Karen Blakeman was kind enough to tag me for this exercise. Some people get very sniffy about such things, but the meme, as I must call it, is an interesting way to trace how things spread.
So I must offer five little-known things about myself. These are:
1. I did not always want to work in the library and information sector. Early ambitions included soldier, an ambition I abandoned on my political awakening, priest, as a result of a brief early adolescent bout of religious mania, and university academic; I was brought up in Cambridge after all.
2. I used to play the clarinet and saxophone, the former quite well, though I say so as shouldn't. I am currently thinking of taking up the cello, in the hope that my arthritic fingers can be coaxed into playing parts of the Bach cello suites
3. I only once won a prize at school, the Old Persean Society's essay prize. I wrote supporting Marx's dictum, "Die Religion... ist das Opium des Volkes". I think mine must have been the only entry.
4. I have the following scars:
a) one above my left eyebrow, from a school rugby injury
b) one on my left elbow, sustained while falling thorough a glass window while drunk
c) one on my groin, from a hernia operation. The surgeon made a conventional, rather than a mesh, repair.
5. I am adopted. Both my natural father and my adoptive father were doctors.
I now have to inflict this on five more people.

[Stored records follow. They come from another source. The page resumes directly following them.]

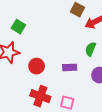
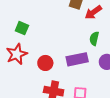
purple rectangle: (70, 67) -> (77, 59), size x1.5

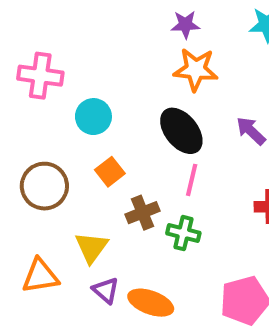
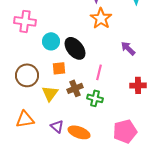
orange star: (196, 70) -> (101, 18), turned 30
black ellipse: (181, 131) -> (75, 48), moved
orange square: (110, 172) -> (59, 68), turned 32
yellow triangle: (91, 247) -> (50, 93), moved

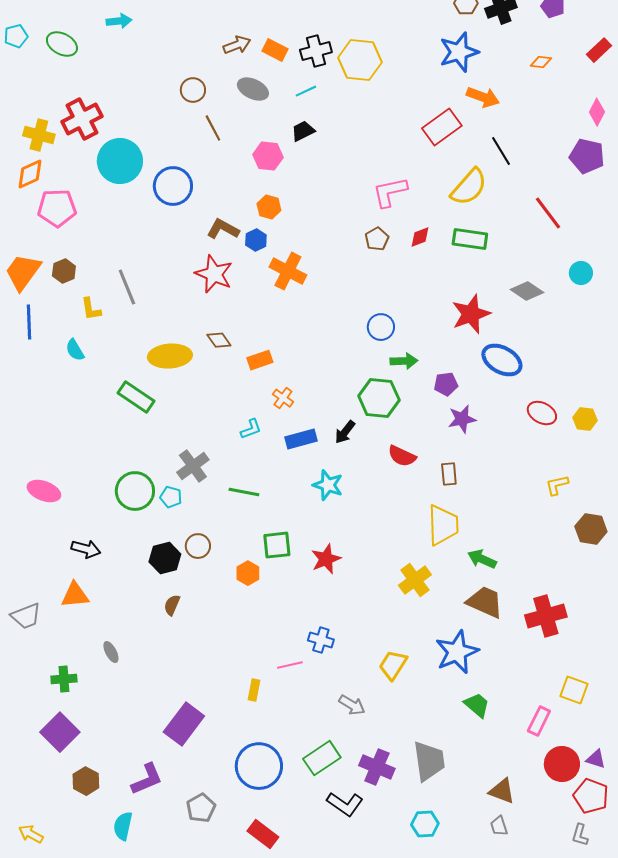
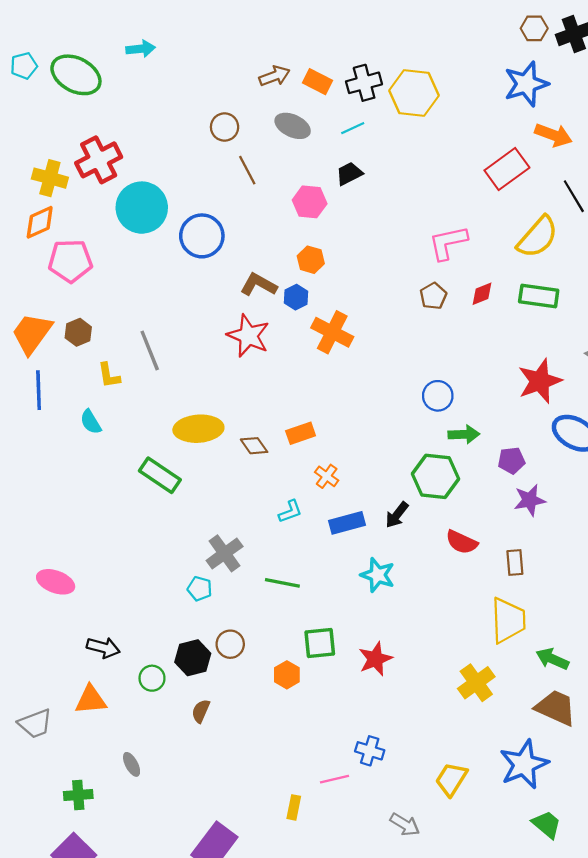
green ellipse: (62, 44) -> (76, 75), size x1.4
brown diamond: (219, 340) -> (254, 446), moved
green circle: (135, 491) -> (152, 678), moved, size x0.6

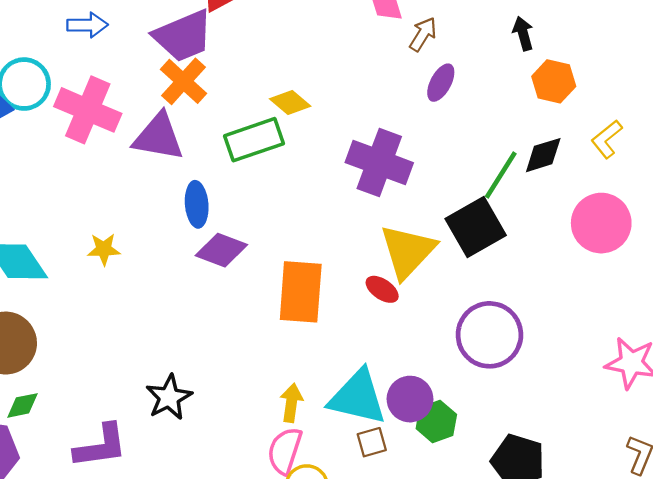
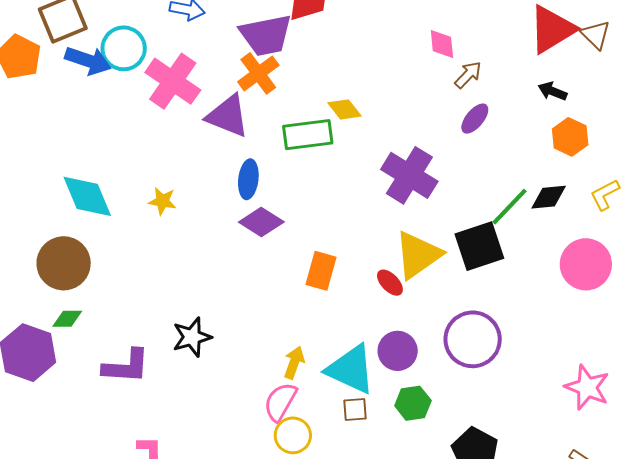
black arrow: (523, 33) -> (553, 91), turned -64
orange rectangle: (301, 292) -> (321, 271), size x0.7
purple circle: (410, 399) -> (398, 351), moved

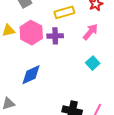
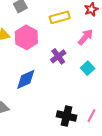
purple cross: (55, 36) -> (58, 56), moved, turned -35

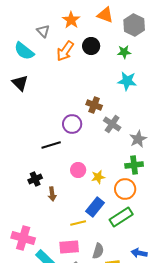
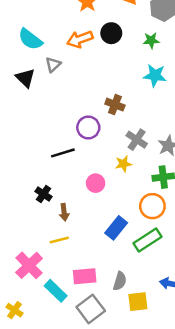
gray triangle: (43, 31) -> (53, 65), moved, turned 32
orange arrow: (65, 51) -> (80, 39), turned 35
gray cross: (112, 124) -> (137, 140), moved
yellow star: (98, 177) -> (123, 164), moved
black cross: (35, 179) -> (44, 194), turned -32
yellow line: (78, 223) -> (59, 240), moved
pink cross: (23, 238) -> (29, 265), turned 30

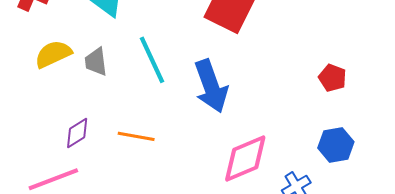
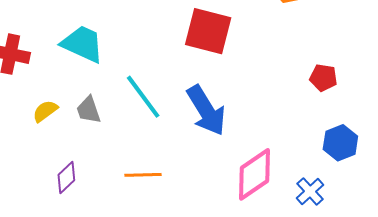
yellow semicircle: (53, 54) -> (45, 111), size x0.7
purple diamond: (77, 133) -> (66, 177), moved

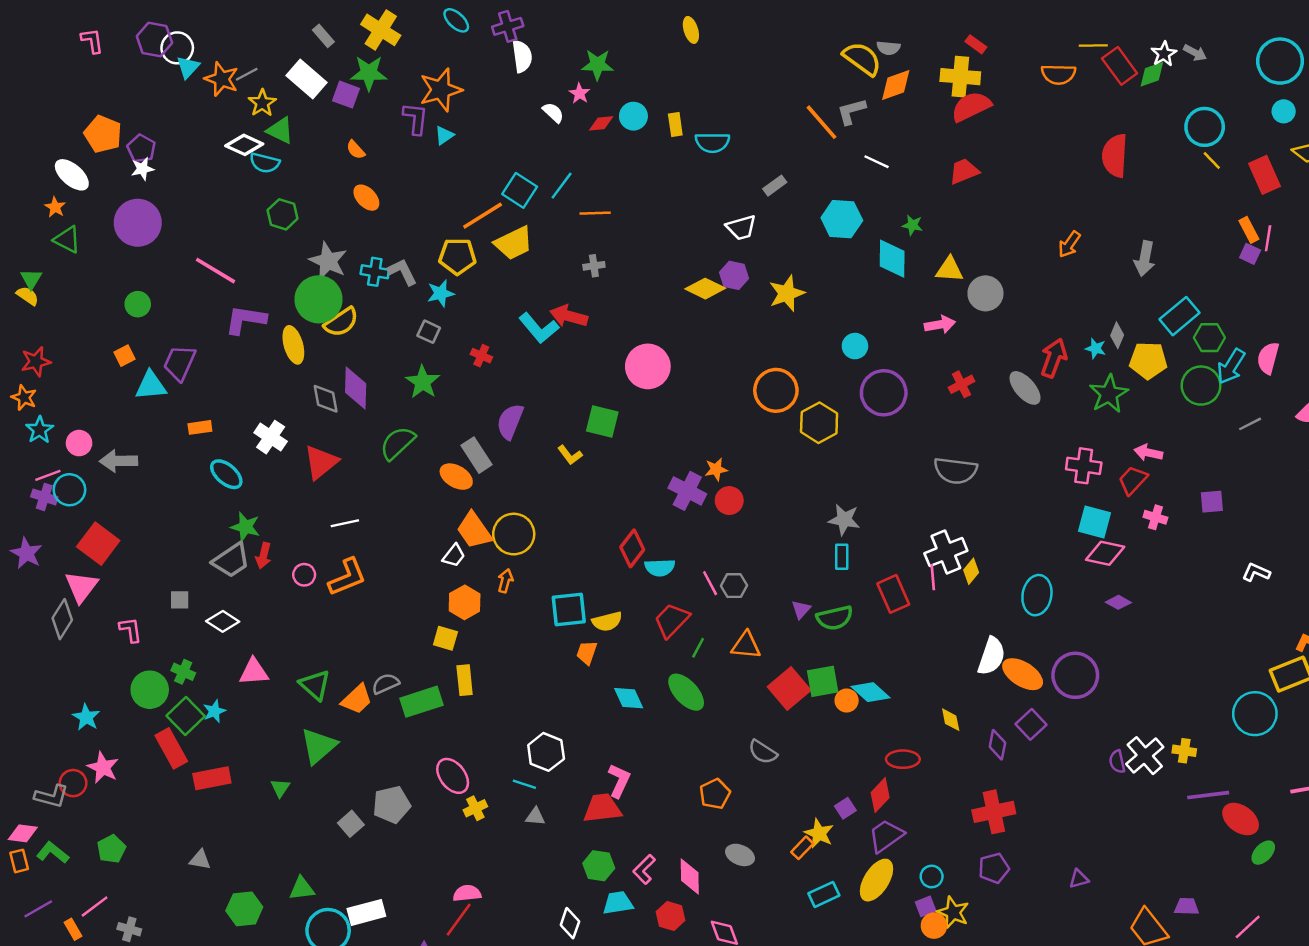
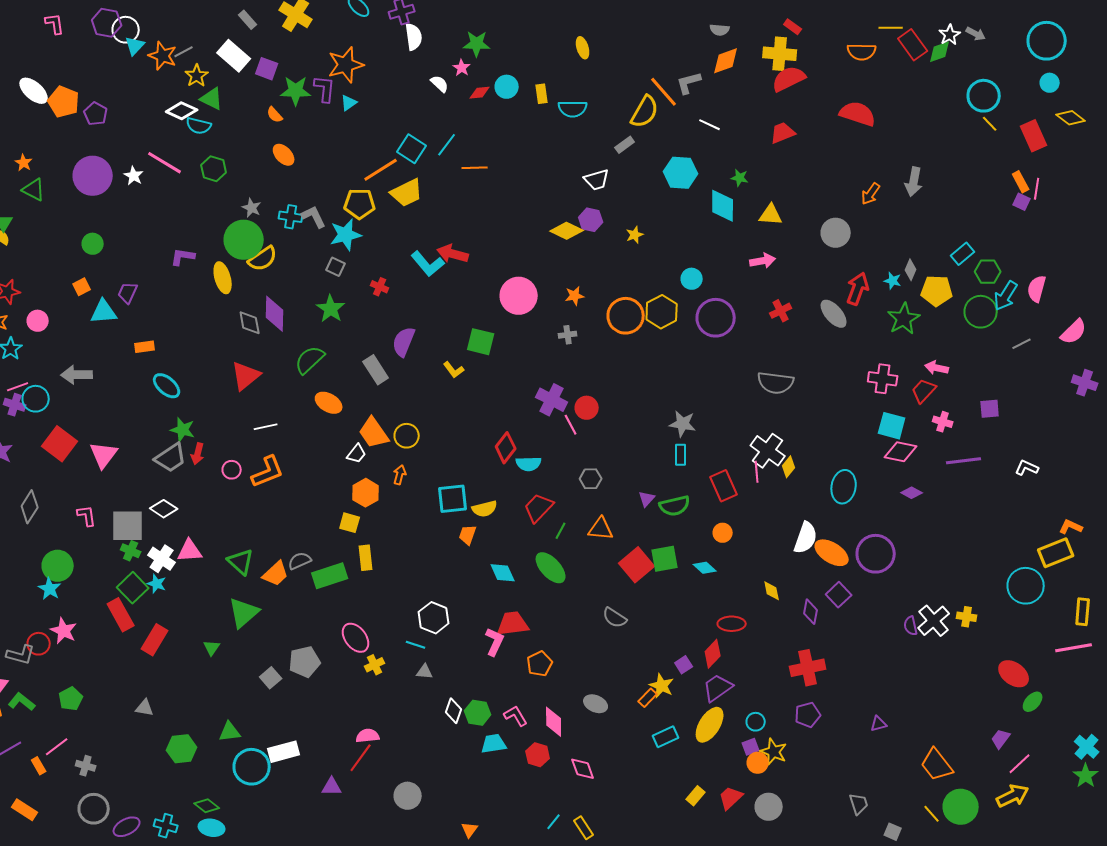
yellow ellipse: (691, 30) -> (583, 48), moved
yellow semicircle: (862, 59) -> (645, 112), moved, turned 84
green star: (369, 73) -> (296, 91), moved
red semicircle: (1115, 156) -> (858, 114), moved, turned 105
white star: (142, 169) -> (134, 176), moved, turned -30
white ellipse: (72, 175) -> (34, 91), moved
gray arrow: (1145, 259) -> (914, 182), moved
gray star: (328, 261) -> (252, 208), size x0.6
gray cross: (594, 266) -> (568, 335), moved
pink line: (216, 271) -> (165, 163), moved
cyan star: (441, 293) -> (346, 235), size x1.4
yellow star: (787, 293) -> (635, 235), size x0.6
gray circle: (985, 293) -> (836, 233), moved
cyan rectangle: (1179, 316) -> (963, 254), size x0.7
purple L-shape: (245, 320) -> (183, 257), size x0.7
purple trapezoid: (180, 363) -> (128, 293), size x0.7
yellow hexagon: (819, 423) -> (662, 312), moved
white cross: (271, 437) -> (162, 559), moved
pink circle: (79, 443) -> (38, 321), moved
orange star: (716, 469) -> (575, 296), moved
orange ellipse: (456, 477) -> (329, 403), moved
yellow circle: (514, 534) -> (407, 436), size x0.7
white cross: (946, 552) -> (768, 451), turned -32
pink line: (710, 583) -> (571, 425), moved
pink triangle: (81, 587) -> (104, 455), moved
gray square: (180, 600) -> (128, 526), moved, size x2.0
green circle: (150, 690) -> (58, 566), moved
cyan diamond: (871, 692) -> (705, 568), size x0.7
orange circle: (847, 700) -> (723, 533), moved
cyan star: (214, 711) -> (157, 584), turned -30
red rectangle: (212, 778) -> (155, 640), turned -48
orange pentagon: (715, 794) -> (540, 664), moved
purple line: (1208, 795) -> (964, 461), moved
red trapezoid: (602, 808) -> (513, 624), moved
pink L-shape: (644, 869) -> (516, 716), turned 105
purple trapezoid: (1187, 906) -> (1001, 739), moved, turned -55
white diamond: (570, 923) -> (454, 711), moved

So I nominate the following:
John Kirriemuir: expert on all things gaming and all things Hebridean
Ian Snowley: please be upstanding for next year's CILIP President
Ben Toth: a pithy guide to what's up in NHS libraries, and much more besides
T.Scott Plutchak: eminence grise of US health librarianship
Claudia Chauchat of Letters from a Librarian: here you will find nothing about the merits or otherwise of Browne issue or the tribulations of electronic journal access, but you will find a great deal of sensitive, perceptive and evocative writing.